Preparing Students with Technology Skills
Digital literacy is the ability to understand, use and interact with technology, media and digital resources in real-world situations. Jeff Meyer, Director of Education at Learning.com, during a recent edWebinar, underscored that while this generation of students is growing up using technology, they generally lack the digital literacy skills they need for success by the time they enter high school. The tech and core standards of organizations such as ISTE, CSTA, and Common Core State Initiative stipulate that students need foundational digital literacy skills to demonstrate writing, reading, and mathematical achievement. It is imperative that students are prepared to enter high school ready for the rigors of writing advanced essays, conducting internet research, engaging in data collection, presenting ideas and drawing conclusions. So as early as kindergarten, digital literacy skills should be embedded in the everyday curriculum and instruction. Using Piaget’s Stages of Cognitive Development, Meyer breaks down 12 essential digital literacy skills critical for students before entering high school into four key themes: keyboarding and digital essentials, online safety and digital citizenship, technology applications, and computational thinking and coding.
- Keyboarding and Digital Essentials
The two digital literacy skills, computer fundamentals and keyboarding, under this theme focus on building savvy and safe user mindsets. Beginning in grades K-2, students learn and understand different computer systems, distinguish between hardware and software, and recognize the ethical issues and responsibilities associated with using software and computers. Keyboarding basics also begin in the early grades, and the goal is that by the time students enter high school they can type 30 to 40 words a minute with 90% accuracy or higher.
- Online Safety and Digital Citizenship
Building a student mindset around the essential digital literacy skills, online safety, and digital citizenship starts as soon as students have access to computing devices. It is vital to prepare students in grades K-5 with skills to understand the need to be safe online, make responsible choices and be conscious of the impact of technology on them and their friends. It is imperative that students in grades 6-8 receive reinforcement of online safety and digital citizenship skills with an emphasis on preparing safe, conscience consumers of digital content in preparation for conducting researching in high school or college.
- Technology Applications
The most significant theme contains six digital literacy essentials: visual mapping, presentations, multimedia, internet databases, word processing, and spreadsheets. Technology applications and tools organize students’ thoughts, help them collects data for analysis, and allow for collaboration with others in digital formats. Meyer highlights that visual mapping skills for students in grades K-2 form the first step in the writing process through the organization and gathering of thoughts, the creation of concept maps, and brainstorming processes. Presentation skills allow students to practice their verbal communication skills, share what they learn with others, and build their digital literacy skills. When the essential skill, internet databases, is introduced in grades K-2 and expanded in grades 3 -8, students competently utilize everyday databases such as internet browsers to search, sort, and filter queries that will be indispensable for research in high school. Word processing and spreadsheets are essential skills found in both digital literacy and core standards. Students who are proficient and efficient word processors increase their ability in high school to write more complex text, while skills that they develop with spreadsheets allow them opportunities to graph charts, visualize data, and communicate the data back through trends or draw conclusions.

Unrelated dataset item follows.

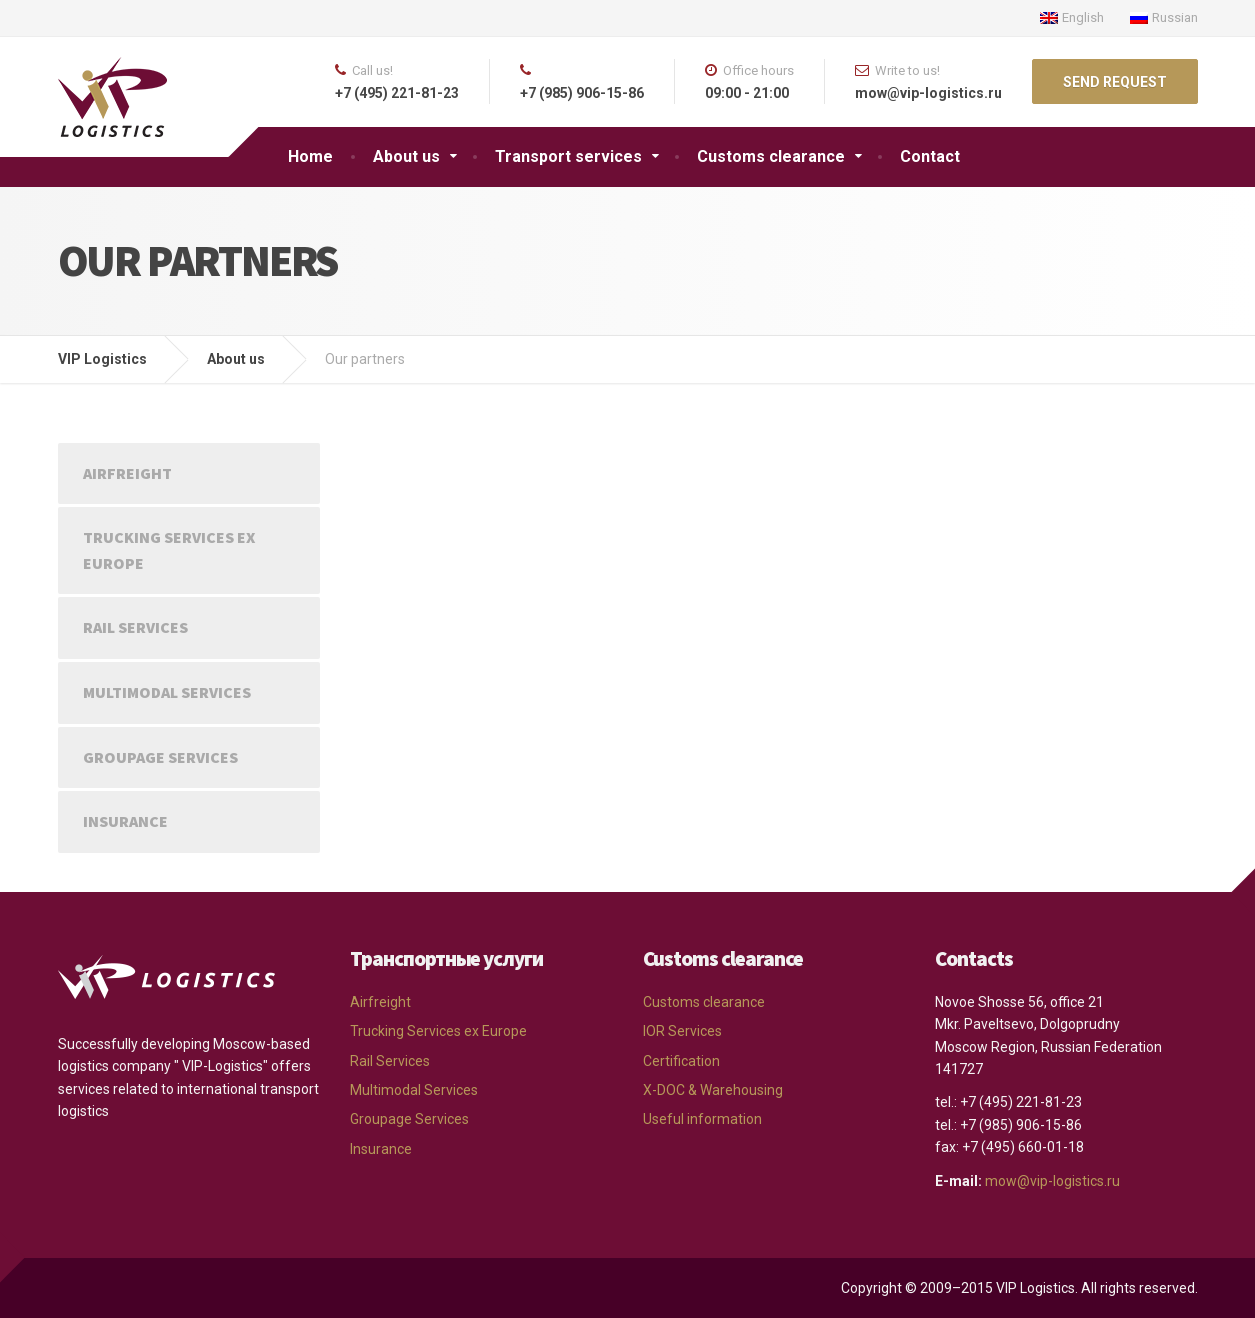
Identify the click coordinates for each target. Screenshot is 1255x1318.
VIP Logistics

- Computational Thinking and Coding
The two digital literacy essentials computational thinking and coding are “[kind of] the new kids on the block” in digital literacy according to Meyers. “Instruction is driven by the realization that coding is a career field that is ripe with immediate opportunities for our students.” That gives students valuable and cross-curriculum cognitive skills. Through these two digital literacy essentials, students learn that designing a program or any product requires essential social and emotional skills around perseverance and adaptability.
Things to consider
State and federal standards and online assessments require that school districts implement K-8 digital literacy curricula that support all 12 digital literacy skills. It is necessary to keep in mind that these essential skills should be introduced, reinforced and mastered at the appropriate cognitive stages and grade levels. An effective digital literacy curriculum is one that monitors classroom practice and student progress while also being customizable for teachers to meet the learning needs and styles of each student. Meyers recommends using resources from the ISTE, CSTA and Common Core websites for digital literacy standards guidance and for districts looking to implement a digital literacy curriculum or program to reach out to curriculum providers, publishers and other school districts for digital literacy scope and sequence and pacing guides.
The edWeb broadcast was sponsored by Learning.com.
This article as modified and published by EdScoop.
About the Presenter
Jeff Meyer, Director of Education for Learning.com, provides thought leadership, professional development, and consulting with educators, parents and students regarding the importance of digital literacy education and how Learning.com helps students excel in a digital world. Jeff has worked in public education since 1982 as a high school English language arts teacher and physical education coach. After receiving an M.Ed in curriculum and instruction and instructional technology, Jeff worked as Director of Professional Development and Instructional Technology in the Eanes Independent School District in Austin, Texas and then was named Director of Instructional Technology for Austin Independent School District in 2000. Jeff joined Learning.com in 2005, and has worked in a variety of roles, including professional development, customer services, and product marketing. He is passionate about the need to transform education using data-based, student-centered approaches and digital resources to prepare students for the future.